Aims
This study aimed to integrate UAV-based hyperspectral images and LiDAR points to indirectly estimate the soil nutrient properties in tropical rainforest areas.
Methods
A total of 175 features, including vegetation indices, texture characteristics, and forest parameters, were extracted from the study area. Five machine learning models, Partial Least Squares Regression (PLSR), Random Forest (RF), AdaBoost, Gradient Boosting Decision Trees (GBDT), and Extreme Gradient Boosting (XGBoost), were constructed to predict soil nutrients.
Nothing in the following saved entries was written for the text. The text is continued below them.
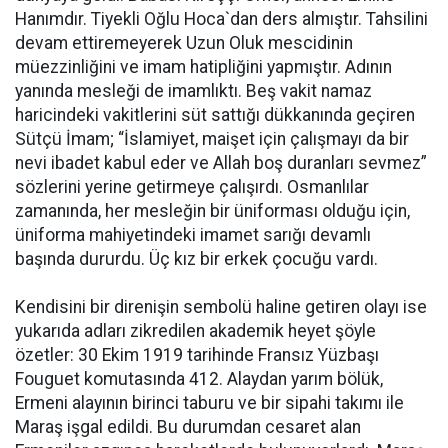
Hanımdır. Tiyekli Oğlu Hoca`dan ders almıştır. Tahsilini
devam ettiremeyerek Uzun Oluk mescidinin
müezzinliğini ve imam hatipliğini yapmıştır. Adının
yanında mesleği de imamlıktı. Beş vakit namaz
haricindeki vakitlerini süt sattığı dükkanında geçiren
Sütçü İmam; “İslamiyet, maişet için çalışmayı da bir
nevi ibadet kabul eder ve Allah boş duranları sevmez”
sözlerini yerine getirmeye çalışırdı. Osmanlılar
zamanında, her mesleğin bir üniforması olduğu için,
üniforma mahiyetindeki imamet sarığı devamlı
başında dururdu. Üç kız bir erkek çocuğu vardı.
Kendisini bir direnişin sembolü haline getiren olayı ise
yukarıda adları zikredilen akademik heyet şöyle
özetler: 30 Ekim 1919 tarihinde Fransız Yüzbaşı
Fouguet komutasında 412. Alaydan yarım bölük,
Ermeni alayının birinci taburu ve bir sipahi takımı ile
Maraş işgal edildi. Bu durumdan cesaret alan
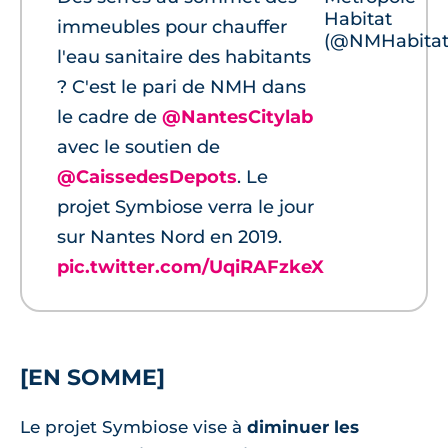
Habitat
immeubles pour chauffer
(@NMHabitat
l'eau sanitaire des habitants
? C'est le pari de NMH dans
le cadre de
@NantesCitylab
avec le soutien de
@CaissedesDepots
. Le
projet Symbiose verra le jour
sur Nantes Nord en 2019.
pic.twitter.com/UqiRAFzkeX
[EN SOMME]
Le projet Symbiose vise à
diminuer les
Furthermore, Bayesian optimization algorithm (BOA) was introduced to obtain more optimal model hyperparameters.
Results
The results showed that BOA can better explain the complex interactions between features and hyperparameters, leading to an average improvement of model performance by 89.38% compared to default parameter models. The GBDT model optimized by BOA outperformed other models in predicting soil pH and TN, with improvements of 512.50% and 36.36%, respectively. The XGBoost model with optimized parameters performed well in predicting SOC and TP (with gains of 206.67% and 95% improvements, respectively). In addition, point cloud features derived from LiDAR data outperformed vegetation indices in predicting soil nutrient properties, enhancing inversion accuracy by effectively characterizing vegetation growth conditions and terrain changes.
Conclusions
This study indicated that combining the advantages of UAV-based hyperspectral images and LiDAR points will advance the methodology for digitally mapping soil nutrient properties in forested areas, achieving large-scale soil nutrient management and monitoring.